Conserved DNA Methyltransferases: A Window into Fundamental Mechanisms of Epigenetic Regulation in Bacteria

Abstract

An increasing number of studies have reported that bacterial DNA methylation has important functions beyond the roles in restriction-modification systems, including the ability of affecting clinically relevant phenotypes such as virulence, host colonization, sporulation, biofilm formation, among others. Although insightful, such studies have a largely ad hoc nature and would benefit from a systematic strategy enabling a joint functional characterization of bacterial methylomes by the microbiology community. In this opinion article, we propose that highly conserved DNA methyltransferases (MTases) represent a unique opportunity for bacterial epigenomic studies. These MTases are rather common in bacteria, span various taxonomic scales, and are present in multiple human pathogens. Apart from well-characterized core DNA MTases, like those from Vibrio cholerae, Salmonella enterica, Clostridioides difficile, or Streptococcus pyogenes, multiple highly conserved DNA MTases are also found in numerous human pathogens, including those belonging to the genera Burkholderia and Acinetobacter. We discuss why and how these MTases can be prioritized to enable a community-wide, integrative approach for functional epigenomic studies. Ultimately, we discuss how some highly conserved DNA MTases may emerge as promising targets for the development of novel epigenetic inhibitors for biomedical applications.

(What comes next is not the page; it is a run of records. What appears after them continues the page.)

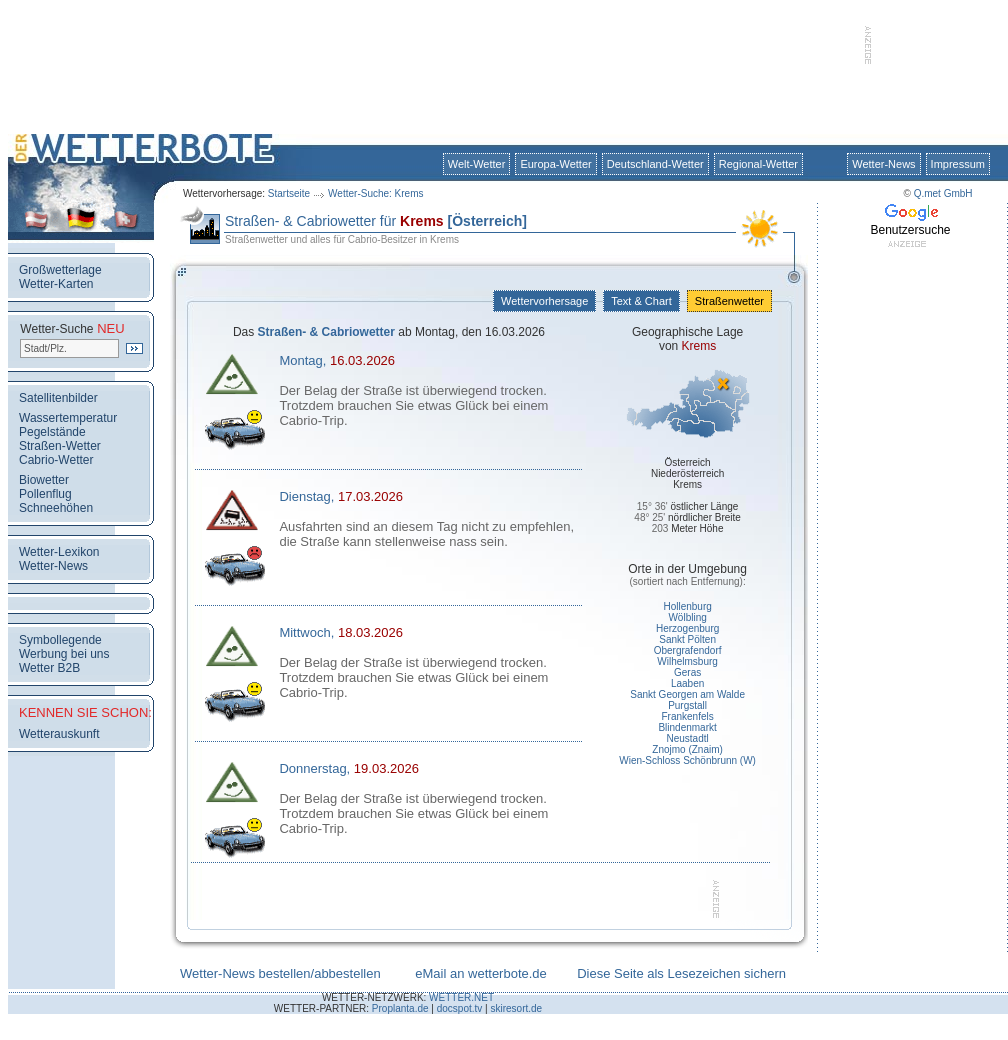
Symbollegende (60, 640)
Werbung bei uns (64, 654)
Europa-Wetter (555, 164)
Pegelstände (52, 432)
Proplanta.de (400, 1008)
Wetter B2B (49, 668)
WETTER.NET (461, 997)
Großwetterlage (60, 270)
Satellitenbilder (58, 398)
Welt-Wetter (477, 164)
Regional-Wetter (758, 164)
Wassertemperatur (68, 418)
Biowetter (44, 480)
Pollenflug (45, 494)
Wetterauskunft (59, 734)
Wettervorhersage (544, 301)
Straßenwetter (729, 301)
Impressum (958, 164)
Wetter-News (883, 164)
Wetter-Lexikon (59, 552)
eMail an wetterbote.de (481, 973)
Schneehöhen (56, 508)
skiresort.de (516, 1008)
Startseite (289, 193)
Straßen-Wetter (60, 446)
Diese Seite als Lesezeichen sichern (681, 973)
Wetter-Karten (56, 284)
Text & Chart (641, 301)
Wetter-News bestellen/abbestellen (280, 973)
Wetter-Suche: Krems (375, 193)
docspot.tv (460, 1008)
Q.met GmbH (943, 193)
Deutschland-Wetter (655, 164)
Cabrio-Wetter (56, 460)
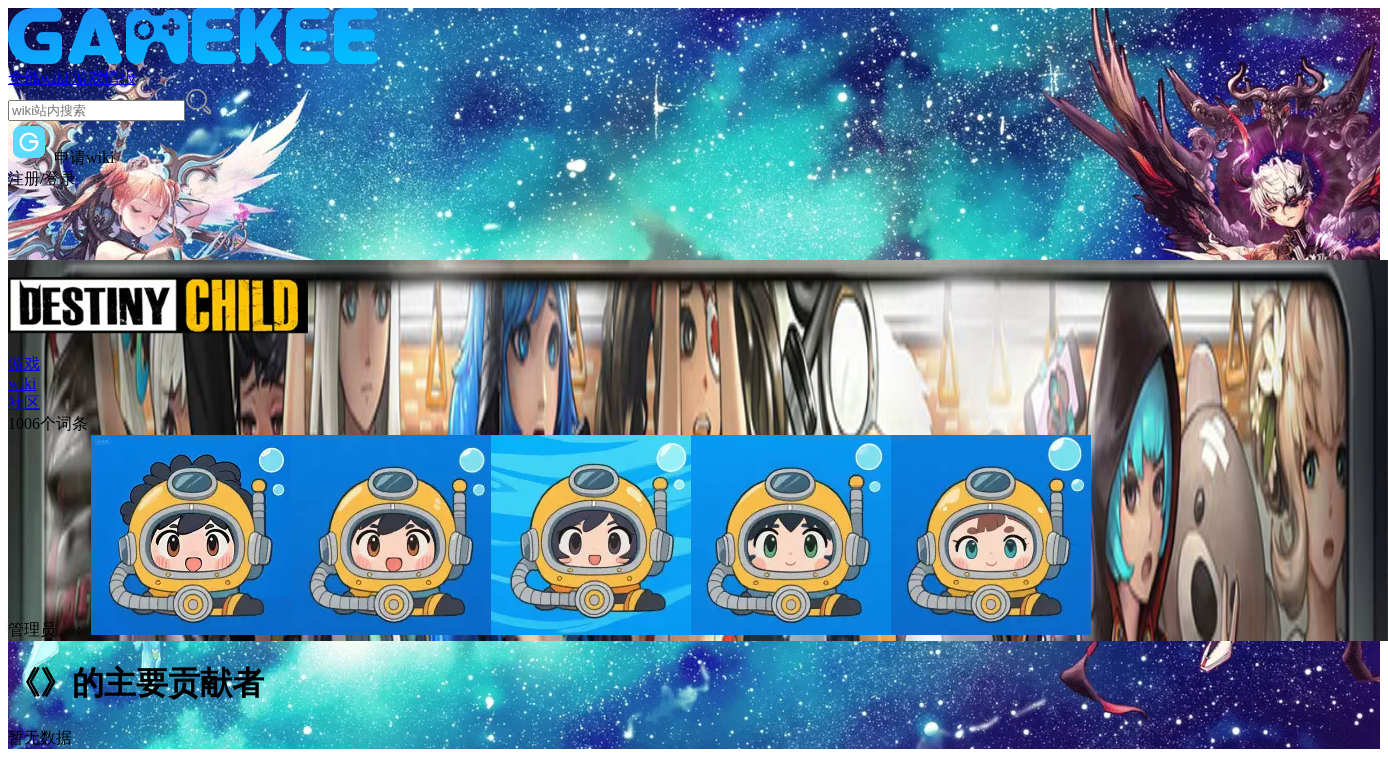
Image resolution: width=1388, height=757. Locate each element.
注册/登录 (42, 178)
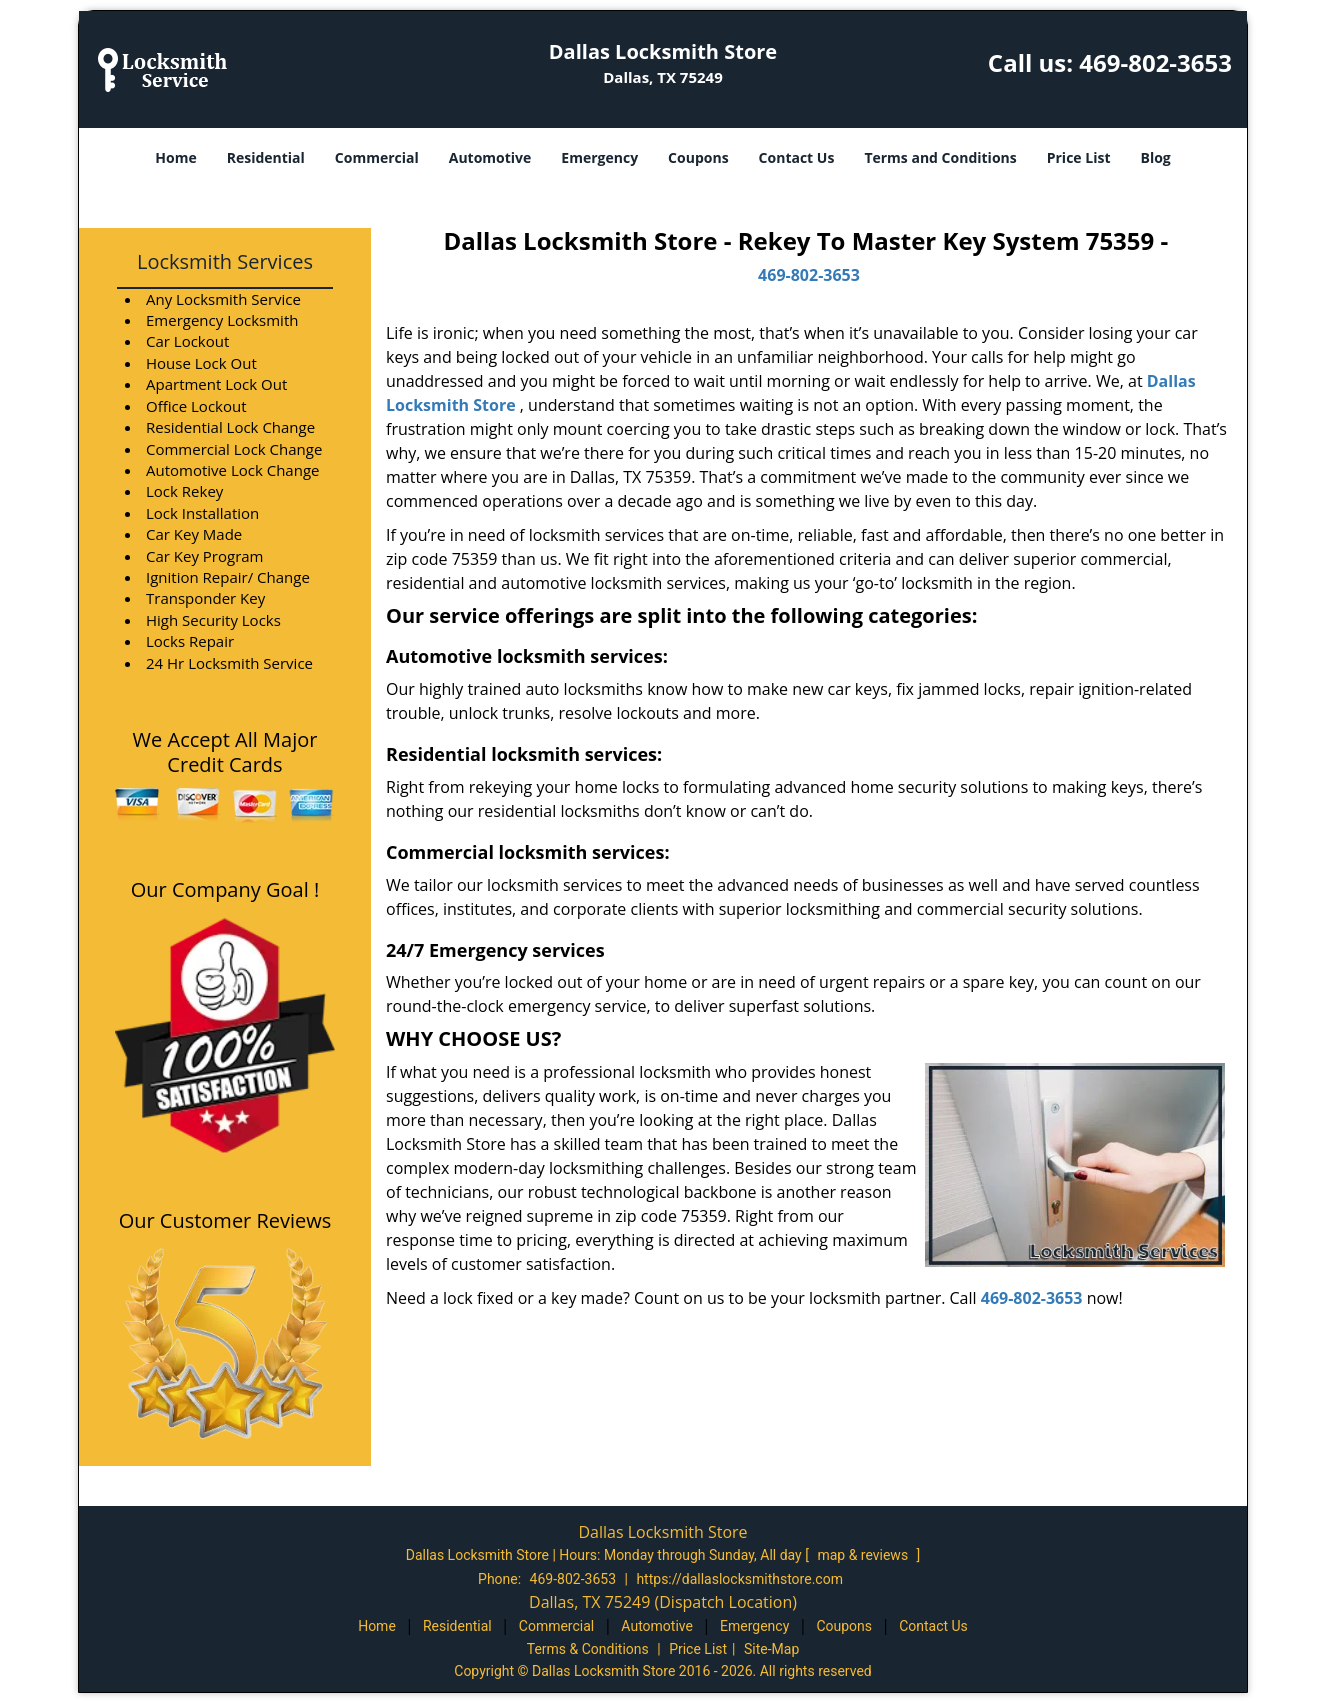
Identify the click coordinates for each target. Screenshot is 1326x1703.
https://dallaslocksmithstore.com (739, 1579)
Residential (266, 157)
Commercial (377, 157)
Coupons (698, 157)
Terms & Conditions (588, 1649)
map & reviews (864, 1555)
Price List (1079, 157)
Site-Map (771, 1649)
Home (175, 157)
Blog (1155, 157)
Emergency (599, 157)
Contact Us (797, 157)
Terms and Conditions (940, 157)
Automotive (490, 157)
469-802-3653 (1155, 62)
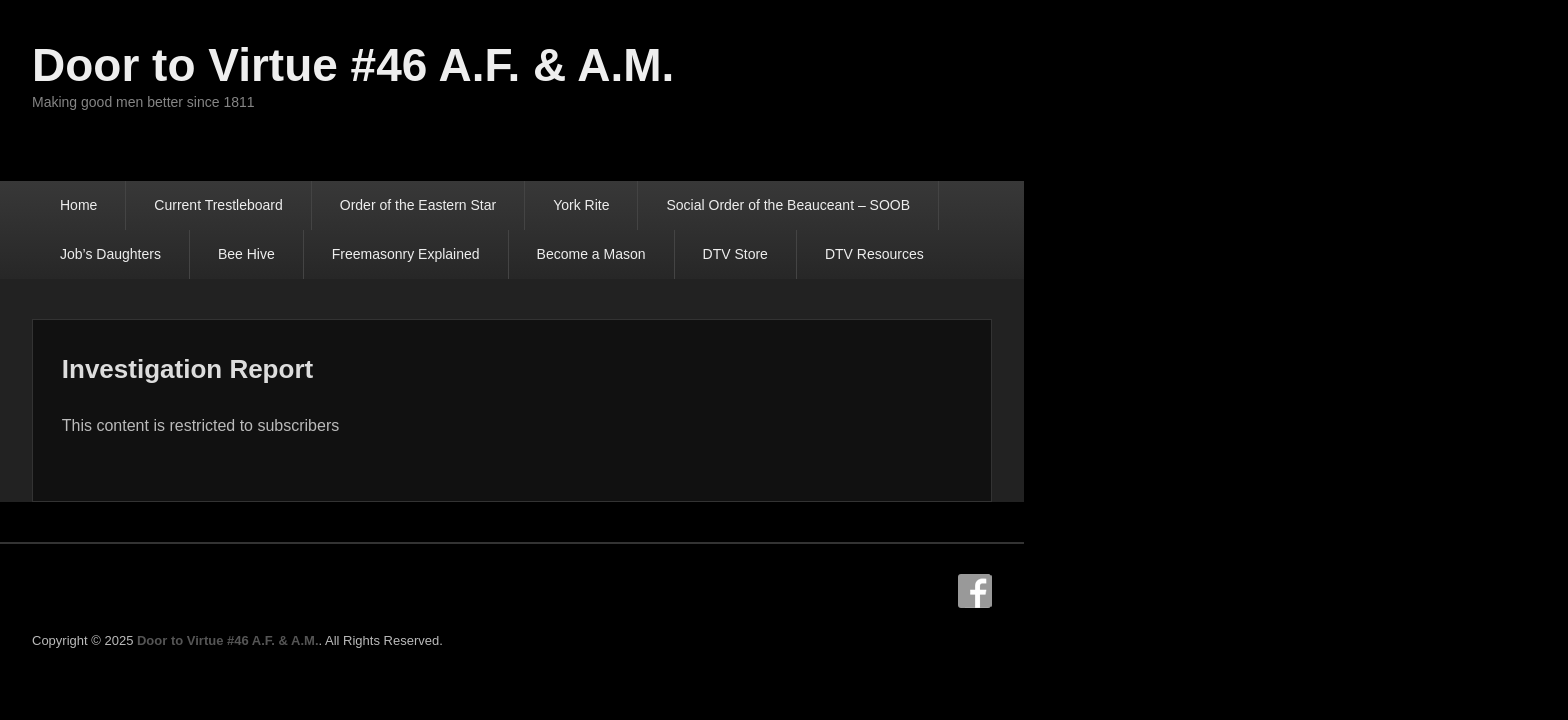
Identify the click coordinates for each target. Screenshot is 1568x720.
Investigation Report (380, 370)
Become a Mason (476, 254)
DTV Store (620, 254)
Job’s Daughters (1174, 205)
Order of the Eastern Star (575, 205)
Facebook (1362, 594)
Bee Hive (1310, 205)
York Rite (738, 205)
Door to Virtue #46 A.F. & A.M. (510, 65)
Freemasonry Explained (291, 254)
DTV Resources (759, 254)
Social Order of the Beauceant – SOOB (945, 205)
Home (235, 205)
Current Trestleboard (375, 205)
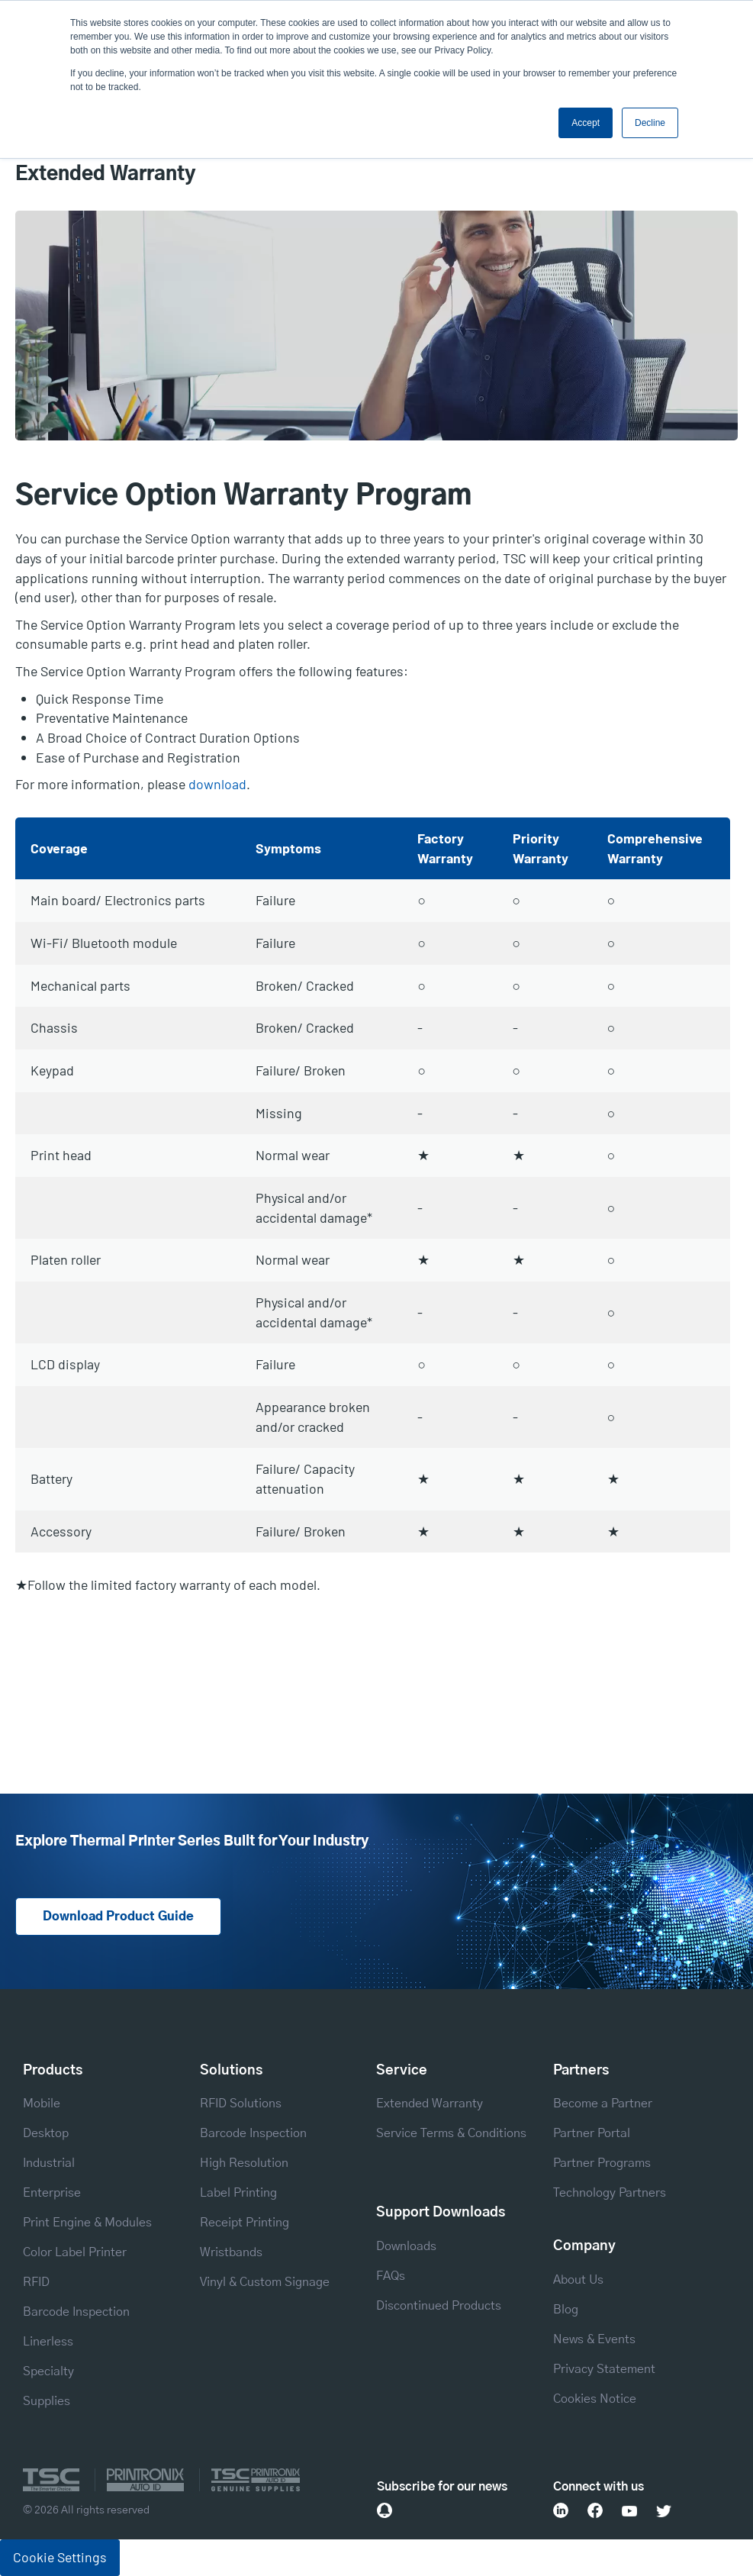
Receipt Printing (244, 2223)
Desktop (46, 2134)
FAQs (390, 2276)
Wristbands (231, 2253)
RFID (36, 2283)
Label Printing (238, 2194)
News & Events (594, 2339)
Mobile (41, 2104)
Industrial (49, 2164)
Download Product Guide (118, 1917)
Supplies (46, 2402)
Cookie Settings (60, 2557)
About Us (578, 2280)
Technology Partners (609, 2194)
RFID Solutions (241, 2104)
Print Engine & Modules (87, 2223)
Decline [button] (650, 123)
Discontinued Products (438, 2306)
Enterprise (52, 2194)
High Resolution (244, 2164)
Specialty (48, 2372)
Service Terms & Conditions (451, 2134)
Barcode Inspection (76, 2313)
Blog (565, 2310)
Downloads (406, 2246)
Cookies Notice (594, 2399)
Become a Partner (602, 2104)
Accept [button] (585, 123)
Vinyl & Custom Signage (265, 2283)
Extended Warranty (429, 2104)
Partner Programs (602, 2164)
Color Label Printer (75, 2253)
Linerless (48, 2342)
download (217, 783)
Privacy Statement (604, 2369)
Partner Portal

Keywords: antimicrobials; methylome; persistent/core genes; restriction-modification systems; virulence.

Figure 1.

Summary of MTase conservation in bacterial genomes from Genbank. (a) Phylogenetic tree of the 139 bacterial species (colored by Phylum), for which at least 10 complete genomes were available at Genbank (corresponding to a total of 5,568 genomes). Heatmap corresponds to the density (per genome per Mb) of Types I, II, III MTases and Type IIC R-M systems for each species. Bar plots indicate the percentage of the most abundant MTase(s) found in each species, assuming as inclusion criteria a minimum of 80% similarity in amino-acid sequence and less than 20% difference in protein length. Stippled lines indicate a threshold of 80% above which an MTase can be considered persistent. 100% denotes a core gene. (b) Pie-chart summarizing the percentages of species analyzed containing either persistent non-core (n.c.) MTases, core MTases, both, or none. (c) Pie-charts showing the breakdown of total, persistent, and core MTases per Type.

Figure 2.

Summary of the organization and target recognition motifs of persistent MTases based on the REBASE database. Yellow circles represent solitary MTases, whereas red ones represent complete systems. 100% means that the MTase is always found either as solitary (without a cognate endonuclease) or as part of a complete R-M system. Values below 100% indicate that both organizations are present, being the most predominant highlighted. For example, Type II GTWWAC-recognizing MTases are exclusively solitary, whereas Type III CACAG-recognizing MTases are exclusively found within complete R-M systems. GATC-recognizing MTases are found as solitary in 98.9% of the species analyzed, and the remaining 1.1% in complete systems. Target recognition motifs shown are based on the REBASE database. Circle radius is proportional to the number of species in which the MTase is present

Figure 3.

Illustrative examples of sequence similarity networks of persistent MTases conserved at different taxonomic resolutions (Supplementary Table 5). Each node represents one protein. To avoid redundancy and improve visualization, only one genome per species is shown (typically the reference/representative genome). Edges correspond to pairwise protein sequence identity >60%. Node colors correspond to different phyla.

Figure 4.

Overview of a large-scale community-wide integrative approach for bacterial methylome analyses. Core and persistent MTases can be prioritized to build a trans-omic network across multiple laboratories merging multiple functional data gathered at different experimental conditions. The latter may build upon MTase mutants generated by Transposon Insertion mutagenesis coupled with deep Sequencing (TIS), site-directed mutagenesis of methylation sites, genome-wide profiling of DNA binding proteins (ChIP-seq), transcription start site (TSS) mapping, and identification of methylation-sensitive transcription factors. Multiple layers of omics data may ultimately be commonly shared, linked to other resources (e.g., REBASE), allow for an in-depth analysis of, for example, methylation motif conservation, phase-variable DNA methyltransferases, and accelerate the research of novel epigenomic inhibitors.